# Exercise details
Copy exactly the lines of the data below, beginning with the line with "PLTP Sarulla, Siapkan" and ending with the line with "Blandet garn og sytråd". Pictures are to be omitted.

Page images and extracted text:
☆ ☆ ☆

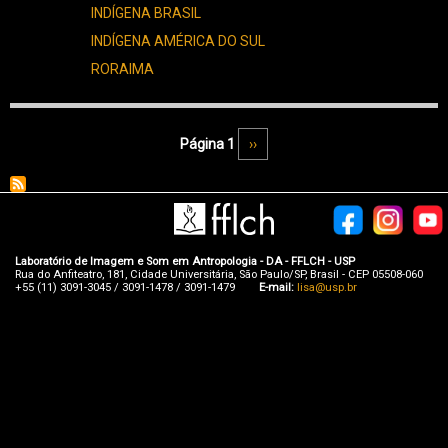
INDÍGENA BRASIL
INDÍGENA AMÉRICA DO SUL
RORAIMA
Paginação
Página 1
Próxima página
››
Laboratório de Imagem e Som em Antropologia - DA - FFLCH - USP
Rua do Anfiteatro, 181, Cidade Universitária, São Paulo/SP, Brasil - CEP 05508-060
+55 (11) 3091-3045 / 3091-1478 / 3091-1479
E-mail:
lisa@usp.br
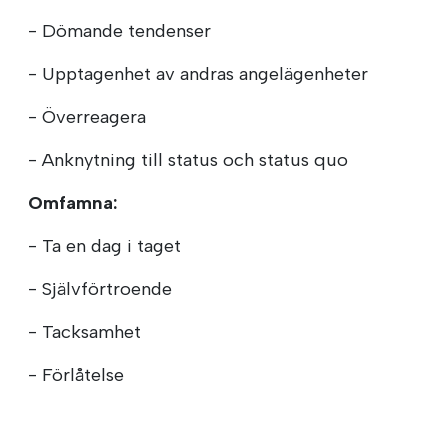
- Dömande tendenser
- Upptagenhet av andras angelägenheter
- Överreagera
- Anknytning till status och status quo
Omfamna:
- Ta en dag i taget
- Självförtroende
- Tacksamhet
- Förlåtelse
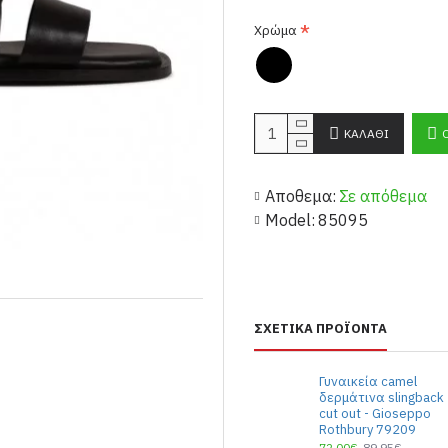
Χρώμα
ΚΑΛΆΘΙ
Αποθεμα:
Σε απόθεμα
Model:
85095
ΣΧΕΤΙΚΆ ΠΡΟΪΌΝΤΑ
Γυναικεία camel
δερμάτινα slingback
cut out - Gioseppo
Rothbury 79209
72,00€
89,95€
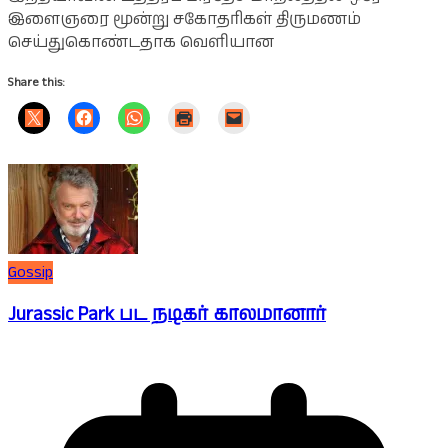
இளைஞரை மூன்று சகோதரிகள் திருமணம்
செய்துகொண்டதாக வெளியான
Share this:
Gossip
Jurassic Park பட நடிகர் காலமானார்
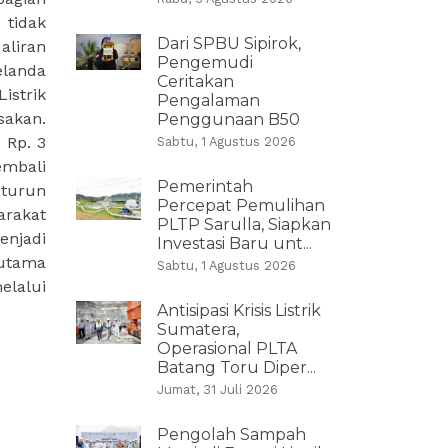
 tidak
Dari SPBU Sipirok,
aliran
Pengemudi
elanda
Ceritakan
istrik
Pengalaman
sakan.
Penggunaan B50
 Rp. 3
Sabtu, 1 Agustus 2026
embali
Pemerintah
 turun
Percepat Pemulihan
arakat
PLTP Sarulla, Siapkan
enjadi
Investasi Baru unt...
rutama
Sabtu, 1 Agustus 2026
elalui
Antisipasi Krisis Listrik
Sumatera,
Operasional PLTA
Batang Toru Diper...
Jumat, 31 Juli 2026
Pengolah Sampah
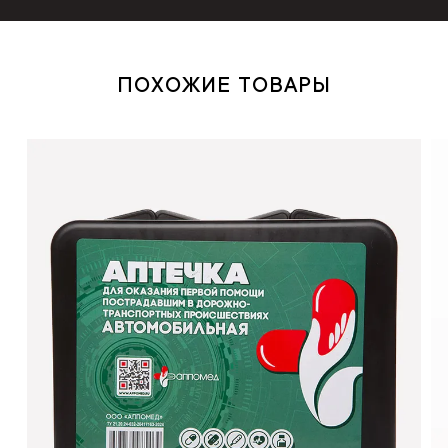
ПОХОЖИЕ ТОВАРЫ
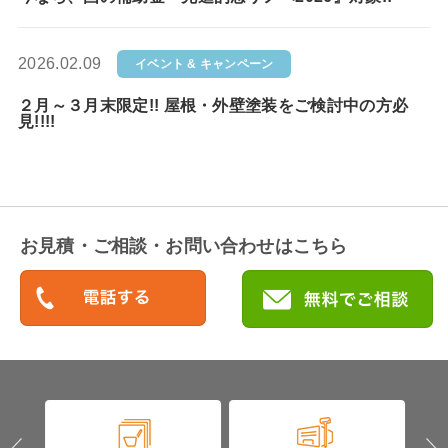
2026.02.09
イベント & キャンペーン
２月～３月末限定!! 屋根・外壁塗装をご検討中の方必
見!!!!
お見積・ご相談・お問い合わせはこちら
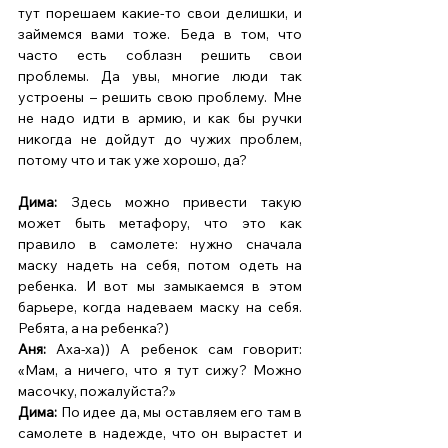
тут порешаем какие-то свои делишки, и 
займемся вами тоже. Беда в том, что 
часто есть соблазн решить свои 
проблемы. Да увы, многие люди так 
устроены – решить свою проблему. Мне 
не надо идти в армию, и как бы ручки 
никогда не дойдут до чужих проблем, 
потому что и так уже хорошо, да? 
Дима: 
Здесь можно привести такую 
может быть метафору, что это как 
правило в самолете: нужно сначала 
маску надеть на себя, потом одеть на 
ребенка. И вот мы замыкаемся в этом 
барьере, когда надеваем маску на себя. 
Ребята, а на ребенка?) 
Аня: 
Аха-ха)) А ребенок сам говорит: 
«Мам, а ничего, что я тут сижу? Можно 
масочку, пожалуйста?»
Дима: 
По идее да, мы оставляем его там в 
самолете в надежде, что он вырастет и 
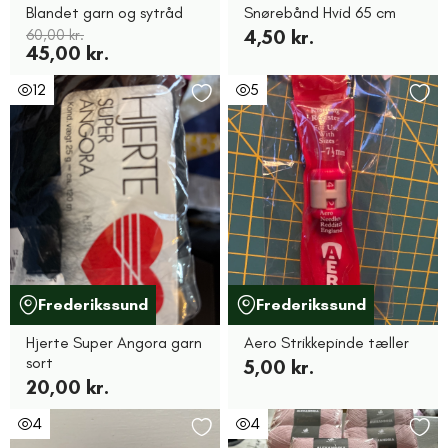
Blandet garn og sytråd
Snørebånd Hvid 65 cm
60,00 kr.
4,50 kr.
45,00 kr.
12
5
Frederikssund
Frederikssund
Hjerte Super Angora garn
Aero Strikkepinde tæller
sort
5,00 kr.
20,00 kr.
4
4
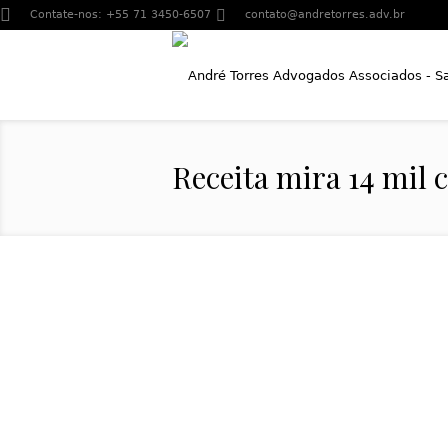
Contate-nos:
+55 71 3450-6507
contato@andretorres.adv.br
Receita mira 14 mil 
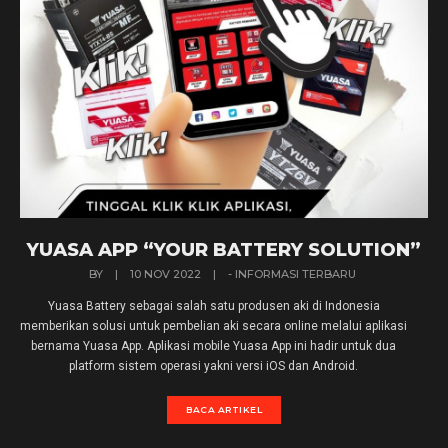
YUASA APP “YOUR BATTERY SOLUTION”
BY
|
10 NOV 2022
|
- INFORMASI TERBARU
Yuasa Battery sebagai salah satu produsen aki di Indonesia
memberikan solusi untuk pembelian aki secara online melalui aplikasi
bernama Yuasa App. Aplikasi mobile Yuasa App ini hadir untuk dua
platform sistem operasi yakni versi iOS dan Android.
BACA ARTIKEL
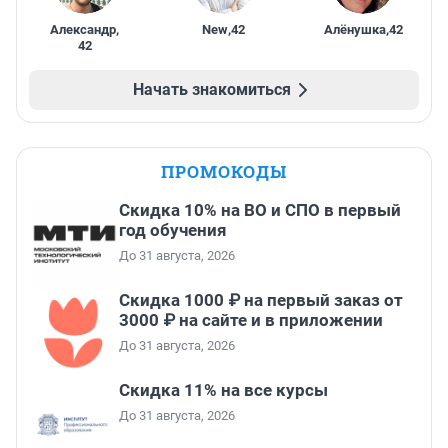
Александр
,
New
,
42
Алёнушка
,
42
42
Начать знакомиться
ПРОМОКОДЫ
Скидка 10% на ВО и СПО в первый
год обучения
До 31 августа, 2026
Скидка 1000 ₽ на первый заказ от
3000 ₽ на сайте и в приложении
До 31 августа, 2026
Скидка 11% на все курсы
До 31 августа, 2026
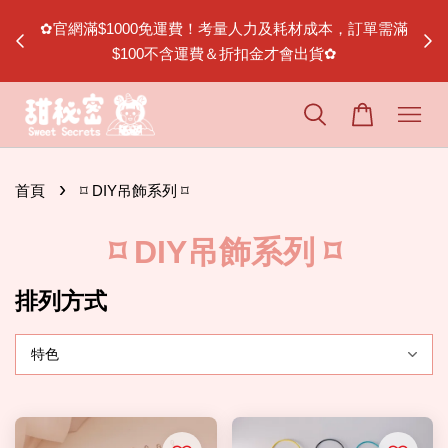
節｜松山
✿官網滿$1000免運費！考量人力及耗材成本，訂單需滿
$100不含運費＆折扣金才會出貨✿
›
首頁
⌑ DIY吊飾系列 ⌑
⌑ DIY吊飾系列 ⌑
排列方式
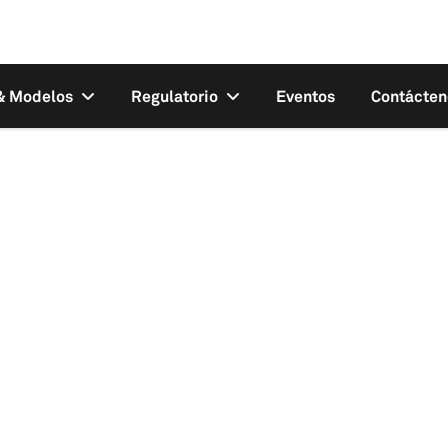
 & Modelos
Regulatorio
Eventos
Contácten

☆ ☆ ☆

# Response area
PLTP Sarulla, Siapkan
enjadi
Investasi Baru unt...
rutama
Sabtu, 1 Agustus 2026
elalui
Antisipasi Krisis Listrik
Sumatera,
Operasional PLTA
Batang Toru Diper...
Jumat, 31 Juli 2026
Pengolah Sampah
ПОХОЖИЕ ТОВАРЫ
2026.02.09
イベント & キャンペーン
２月～３月末限定!! 屋根・外壁塗装をご検討中の方必
見!!!!
お見積・ご相談・お問い合わせはこちら
тут порешаем какие-то свои делишки, и 
займемся вами тоже. Беда в том, что 
часто есть соблазн решить свои 
проблемы. Да увы, многие люди так 
устроены – решить свою проблему. Мне 
не надо идти в армию, и как бы ручки 
никогда не дойдут до чужих проблем, 
потому что и так уже хорошо, да? 
Дима: 
Здесь можно привести такую 
может быть метафору, что это как 
правило в самолете: нужно сначала 
маску надеть на себя, потом одеть на 
ребенка. И вот мы замыкаемся в этом 
барьере, когда надеваем маску на себя. 
Ребята, а на ребенка?) 
Аня: 
Аха-ха)) А ребенок сам говорит: 
«Мам, а ничего, что я тут сижу? Можно 
масочку, пожалуйста?»
Дима: 
По идее да, мы оставляем его там в 
самолете в надежде, что он вырастет и 
Blandet garn og sytråd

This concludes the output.